Morphology: small round blue cells with neuritic processes; Homer-Wright rosettes (tumour cells arranged around a central fibrillary core — not a true lumen).

Molecular: N-myc (MYCN) amplification → poor prognosis; >10 copies = high-risk. Deletion 1p, gain 17q also adverse.

Prognosis paradox: infants (<18 months) have excellent prognosis even with metastases (Stage 4S — spontaneous regression). Older children with N-myc amplification fare poorly.

A multi-panel cytogenetics diagram compares structural chromosome abnormalities and shows karyotype and FISH detection, with examples relevant to cri-du-chat syndrome, Wilms tumour, and neuroblastoma.

Structural Cytogenetic Abnormalities and Diagnostic Tests

Panel A: Normal chromosome segment, translocation, deletion, inversion, duplication, moved segment, lost segment, reversed segment, duplicated segment. Panel B: Chromosome A, chromosome B, exchanged segments, balanced reciprocal translocation, no net gain or loss, clinically silent carrier. Panel C: Acrocentric chromosomes, centromere fusion, short arms lost, Robertsonian translocation, balanced carrier with 45 chromosomes. Panel D: 5p deletion in cri-du-chat syndrome, 11p13 WT1 deletion associated with Wilms tumour risk, MYCN amplification in neuroblastoma. Panel E: Metaphase karyotype for large structural changes, interphase FISH nuclei, fluorescent probes, normal control signal, abnormal deletion or amplification signal.
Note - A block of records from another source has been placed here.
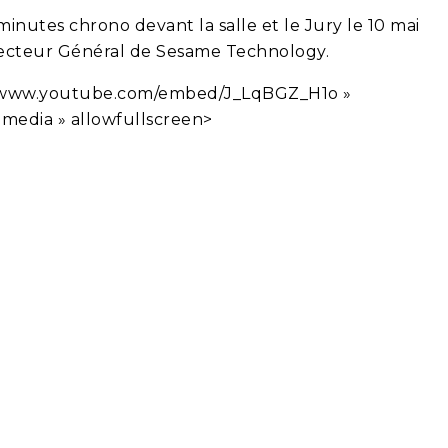
nutes chrono devant la salle et le Jury le 10 mai
Directeur Général de Sesame Technology.
s://www.youtube.com/embed/J_LqBGZ_H1o »
media » allowfullscreen>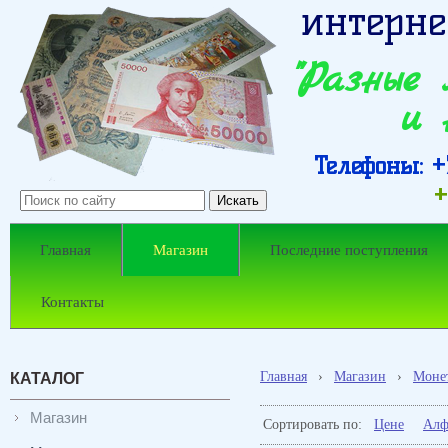
интерне
"Разные
и 
Телефоны: +7
+
Главная
Магазин
Последние поступления
Контакты
Главная
›
Магазин
›
Моне
КАТАЛОГ
Магазин
Сортировать по:
Цене
Алф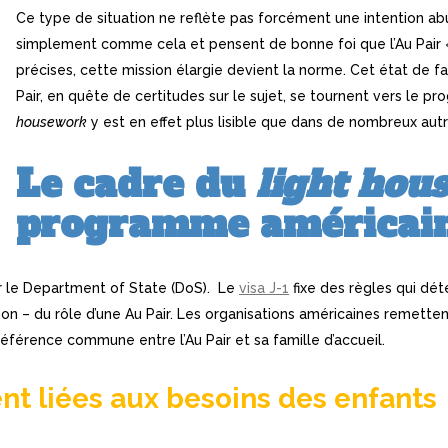
Ce type de situation ne reflète pas forcément une intention abu
simplement comme cela et pensent de bonne foi que l’Au Pair « 
précises, cette mission élargie devient la norme. Cet état de f
Pair, en quête de certitudes sur le sujet, se tournent vers le p
housework
y est en effet plus lisible que dans de nombreux aut
Le cadre du
light hou
programme américain
ar le Department of State (DoS). Le
visa J-1
fixe des règles qui dé
on – du rôle d’une Au Pair. Les organisations américaines remettent
éférence commune entre l’Au Pair et sa famille d’accueil.
nt liées aux besoins des enfants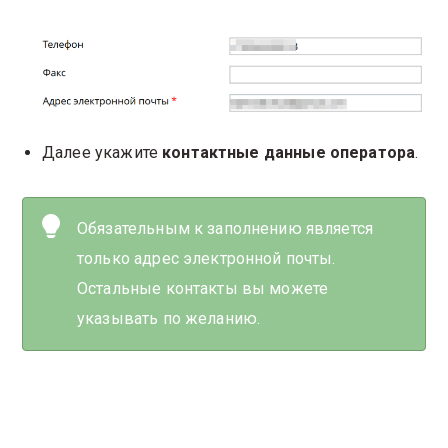
Далее укажите
контактные данные оператора
.
Обязательным к заполнению является
только адрес электронной почты.
Остальные контакты вы можете
указывать по желанию.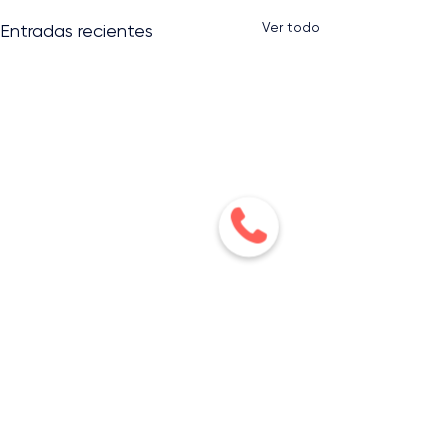
Ver todo
Entradas recientes
¿Cansado de perder ventas por no
dar seguimiento a tus leads? ¡Nuestro
sistema te ayudará a convertir más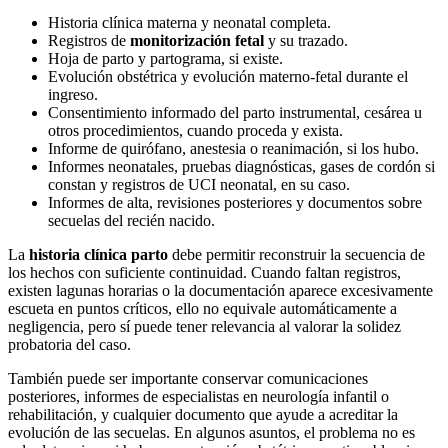
Historia clínica materna y neonatal completa.
Registros de
monitorización fetal
y su trazado.
Hoja de parto y partograma, si existe.
Evolución obstétrica y evolución materno-fetal durante el
ingreso.
Consentimiento informado del parto instrumental, cesárea u
otros procedimientos, cuando proceda y exista.
Informe de quirófano, anestesia o reanimación, si los hubo.
Informes neonatales, pruebas diagnósticas, gases de cordón si
constan y registros de UCI neonatal, en su caso.
Informes de alta, revisiones posteriores y documentos sobre
secuelas del recién nacido.
La
historia clínica parto
debe permitir reconstruir la secuencia de
los hechos con suficiente continuidad. Cuando faltan registros,
existen lagunas horarias o la documentación aparece excesivamente
escueta en puntos críticos, ello no equivale automáticamente a
negligencia, pero sí puede tener relevancia al valorar la solidez
probatoria del caso.
También puede ser importante conservar comunicaciones
posteriores, informes de especialistas en neurología infantil o
rehabilitación, y cualquier documento que ayude a acreditar la
evolución de las secuelas. En algunos asuntos, el problema no es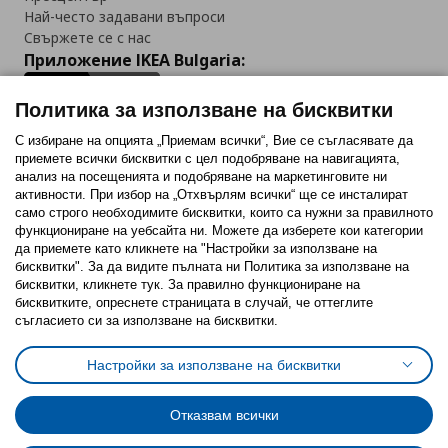
Най-често задавани въпроси
Свържете се с нас
Приложение IKEA Bulgaria:
Политика за използване на бисквитки
С избиране на опцията „Приемам всички“, Вие се съгласявате да
приемете всички бисквитки с цел подобряване на навигацията,
Последвайте ни:
анализ на посещенията и подобряване на маркетинговите ни
активности. При избор на „Отхвърлям всички“ ще се инсталират
Facebook
Twitter
Youtube
Pinterest
Instagram
само строго необходимитe бисквитки, които са нужни за правилното
функциониране на уебсайта ни. Можете да изберете кои категории
да приемете като кликнете на "Настройки за използване на
бисквитки". За да видите пълната ни Политика за използване на
бисквитки, кликнете тук. За правилно функциониране на
бисквитките, опреснете страницата в случай, че оттеглите
съгласието си за използване на бисквитки.
Политика за използване на бисквитки (Cookies)
Избор на настройки за използване на бисквитки
Настройки за използване на бисквитки
Условия за ползване на ikea.bg
Обща политика за личните данни
Политика за защита на личните данни на ikea.bg
Общи условия на програма IKEA Family
Отказвам всички
Политика за защита на лични данни на програма IKEA Family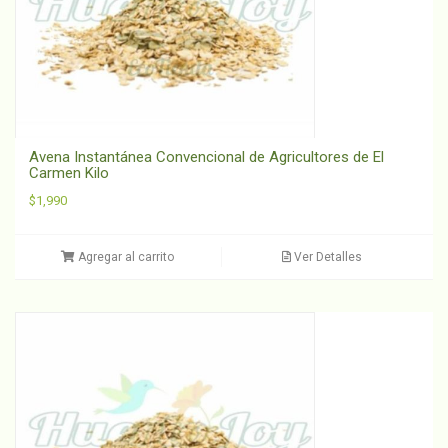
Avena Instantánea Convencional de Agricultores de El
Carmen Kilo
$
1,990
Agregar al carrito
Ver Detalles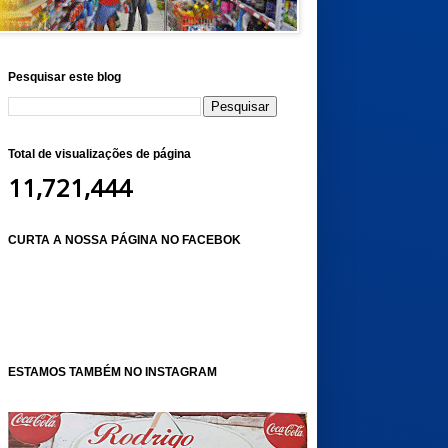
Pesquisar este blog
Total de visualizações de página
11,721,444
CURTA A NOSSA PÁGINA NO FACEBOK
ESTAMOS TAMBÉM NO INSTAGRAM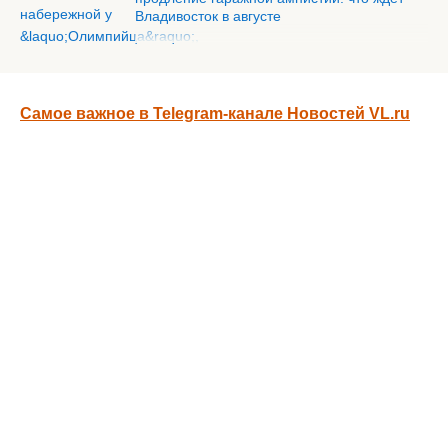
Владивосток в августе
Самое важное в Telegram-канале Новостей VL.ru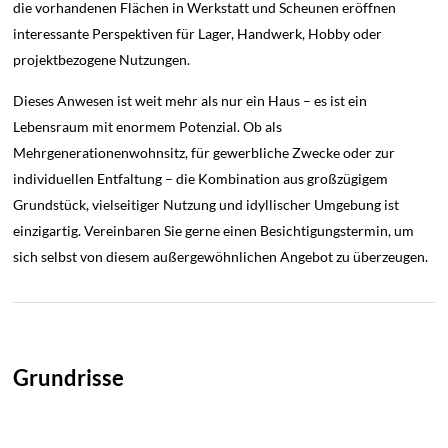
die vorhandenen Flächen in Werkstatt und Scheunen eröffnen
interessante Perspektiven für Lager, Handwerk, Hobby oder
projektbezogene Nutzungen.
Dieses Anwesen ist weit mehr als nur ein Haus – es ist ein
Lebensraum mit enormem Potenzial. Ob als
Mehrgenerationenwohnsitz, für gewerbliche Zwecke oder zur
individuellen Entfaltung – die Kombination aus großzügigem
Grundstück, vielseitiger Nutzung und idyllischer Umgebung ist
einzigartig. Vereinbaren Sie gerne einen Besichtigungstermin, um
sich selbst von diesem außergewöhnlichen Angebot zu überzeugen.
Grundrisse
Wilms Tumour (Nephroblastoma)

Arises from metanephric blastema (primitive renal precursor cells). Linked to mutations in WT1 (Wilms tumour suppressor gene, 11p13) and WT2 (11p15).

Associations: WAGR syndrome (Wilms + Aniridia + Genitourinary anomaly + intellectual disability — all from 11p13 deletion); Beckwith-Wiedemann syndrome (gigantism, macroglossia, omphalocele — WT2 region).

Clinical: unilateral abdominal mass (does NOT cross midline — contrast with neuroblastoma), haematuria, hypertension.

Morphology — triphasic histology (pathognomonic): blastemal cells (small round blue cells) + stromal cells (spindle) + epithelial cells (tubules/glomeruli). All three components reflect the attempted — but disorganised — recapitulation of normal nephrogenesis.

Prognosis: excellent overall (90% cure with nephrectomy + chemo ± radiation); anaplastic variant = adverse.

SELF-CHECK

A 3-year-old has a large abdominal mass that does NOT cross the midline. Biopsy shows blastemal cells, stromal cells, and epithelial tubules. Which molecular alteration is most characteristically associated with this tumour?

A. N-myc amplification

B. WT1 gene mutation

C. RB1 gene loss (two-hit)

D. EWSR1-FLI1 fusion t(11;22)

Reveal Answer

Answer: B. WT1 gene mutation

This is Wilms tumour (nephroblastoma). The triphasic histology (blastemal + stromal + epithelial) is pathognomonic. WT1 (11p13) mutation is the characteristic association. N-myc is neuroblastoma; RB1 is retinoblastoma; EWSR1-FLI1 is Ewing sarcoma.